WHAT YOU NEED TO DO: Restate the entries below without a single change.

---------- DATA FOR THE TASK ----------

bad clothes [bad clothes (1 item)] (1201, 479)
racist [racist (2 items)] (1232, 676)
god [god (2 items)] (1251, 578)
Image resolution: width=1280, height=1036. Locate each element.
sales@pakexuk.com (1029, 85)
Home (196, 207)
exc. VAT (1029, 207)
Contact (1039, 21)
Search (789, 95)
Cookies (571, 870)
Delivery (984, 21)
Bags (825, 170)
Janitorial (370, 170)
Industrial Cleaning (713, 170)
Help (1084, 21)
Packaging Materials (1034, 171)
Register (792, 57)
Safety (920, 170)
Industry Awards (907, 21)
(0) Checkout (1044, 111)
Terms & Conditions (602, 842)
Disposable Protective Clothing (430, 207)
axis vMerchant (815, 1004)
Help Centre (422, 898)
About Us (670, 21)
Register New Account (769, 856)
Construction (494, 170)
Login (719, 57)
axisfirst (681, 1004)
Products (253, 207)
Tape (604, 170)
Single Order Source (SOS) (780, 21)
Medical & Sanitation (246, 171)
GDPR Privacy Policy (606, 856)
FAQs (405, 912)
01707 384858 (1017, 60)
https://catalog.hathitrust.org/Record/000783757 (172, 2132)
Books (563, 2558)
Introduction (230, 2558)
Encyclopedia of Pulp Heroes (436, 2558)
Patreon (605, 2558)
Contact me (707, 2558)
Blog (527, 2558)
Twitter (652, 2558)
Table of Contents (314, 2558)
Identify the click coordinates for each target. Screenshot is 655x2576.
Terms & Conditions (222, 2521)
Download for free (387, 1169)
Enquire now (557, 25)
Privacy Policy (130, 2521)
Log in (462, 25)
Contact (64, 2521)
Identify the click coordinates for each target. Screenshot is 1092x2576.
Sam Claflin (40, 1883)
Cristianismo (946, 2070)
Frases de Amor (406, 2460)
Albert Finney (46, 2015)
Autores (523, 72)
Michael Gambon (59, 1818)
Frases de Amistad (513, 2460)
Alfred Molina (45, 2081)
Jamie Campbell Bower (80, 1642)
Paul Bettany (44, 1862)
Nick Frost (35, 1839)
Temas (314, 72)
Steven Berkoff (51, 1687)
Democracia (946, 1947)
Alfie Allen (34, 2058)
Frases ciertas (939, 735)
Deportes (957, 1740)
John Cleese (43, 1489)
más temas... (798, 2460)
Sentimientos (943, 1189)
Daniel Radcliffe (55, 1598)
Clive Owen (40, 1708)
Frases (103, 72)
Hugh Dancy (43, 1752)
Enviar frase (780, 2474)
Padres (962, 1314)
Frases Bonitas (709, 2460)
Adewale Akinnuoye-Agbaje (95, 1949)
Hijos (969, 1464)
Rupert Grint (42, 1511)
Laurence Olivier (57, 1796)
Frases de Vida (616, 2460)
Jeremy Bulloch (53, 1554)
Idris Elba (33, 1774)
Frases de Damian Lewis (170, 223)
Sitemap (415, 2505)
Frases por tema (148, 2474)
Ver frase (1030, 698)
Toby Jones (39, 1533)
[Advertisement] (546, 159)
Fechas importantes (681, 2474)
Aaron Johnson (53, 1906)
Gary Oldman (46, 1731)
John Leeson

----------

EXERCISE OUTPUT:
bad clothes [bad clothes (1 item)] (1201, 479)
racist [racist (2 items)] (1232, 676)
god [god (2 items)] (1251, 578)
Image resolution: width=1280, height=1036. Locate each element.
sales@pakexuk.com (1029, 85)
Home (196, 207)
exc. VAT (1029, 207)
Contact (1039, 21)
Search (789, 95)
Cookies (571, 870)
Delivery (984, 21)
Bags (825, 170)
Janitorial (370, 170)
Industrial Cleaning (713, 170)
Help (1084, 21)
Packaging Materials (1034, 171)
Register (792, 57)
Safety (920, 170)
Industry Awards (907, 21)
(0) Checkout (1044, 111)
Terms & Conditions (602, 842)
Disposable Protective Clothing (430, 207)
axis vMerchant (815, 1004)
Help Centre (422, 898)
About Us (670, 21)
Register New Account (769, 856)
Construction (494, 170)
Login (719, 57)
axisfirst (681, 1004)
Products (253, 207)
Tape (604, 170)
Single Order Source (SOS) (780, 21)
Medical & Sanitation (246, 171)
GDPR Privacy Policy (606, 856)
FAQs (405, 912)
01707 384858 (1017, 60)
https://catalog.hathitrust.org/Record/000783757 (172, 2132)
Books (563, 2558)
Introduction (230, 2558)
Encyclopedia of Pulp Heroes (436, 2558)
Patreon (605, 2558)
Contact me (707, 2558)
Blog (527, 2558)
Twitter (652, 2558)
Table of Contents (314, 2558)
Identify the click coordinates for each target. Screenshot is 655x2576.
Terms & Conditions (222, 2521)
Download for free (387, 1169)
Enquire now (557, 25)
Privacy Policy (130, 2521)
Log in (462, 25)
Contact (64, 2521)
Identify the click coordinates for each target. Screenshot is 1092x2576.
Sam Claflin (40, 1883)
Cristianismo (946, 2070)
Frases de Amor (406, 2460)
Albert Finney (46, 2015)
Autores (523, 72)
Michael Gambon (59, 1818)
Frases de Amistad (513, 2460)
Alfred Molina (45, 2081)
Jamie Campbell Bower (80, 1642)
Paul Bettany (44, 1862)
Nick Frost (35, 1839)
Temas (314, 72)
Steven Berkoff (51, 1687)
Democracia (946, 1947)
Alfie Allen (34, 2058)
Frases ciertas (939, 735)
Deportes (957, 1740)
John Cleese (43, 1489)
más temas... (798, 2460)
Sentimientos (943, 1189)
Daniel Radcliffe (55, 1598)
Clive Owen (40, 1708)
Frases (103, 72)
Hugh Dancy (43, 1752)
Enviar frase (780, 2474)
Padres (962, 1314)
Frases Bonitas (709, 2460)
Adewale Akinnuoye-Agbaje (95, 1949)
Hijos (969, 1464)
Rupert Grint (42, 1511)
Laurence Olivier (57, 1796)
Frases de Vida (616, 2460)
Jeremy Bulloch (53, 1554)
Idris Elba (33, 1774)
Frases de Damian Lewis (170, 223)
Sitemap (415, 2505)
Frases por tema (148, 2474)
Ver frase (1030, 698)
Toby Jones (39, 1533)
[Advertisement] (546, 159)
Fechas importantes (681, 2474)
Aaron Johnson (53, 1906)
Gary Oldman (46, 1731)
John Leeson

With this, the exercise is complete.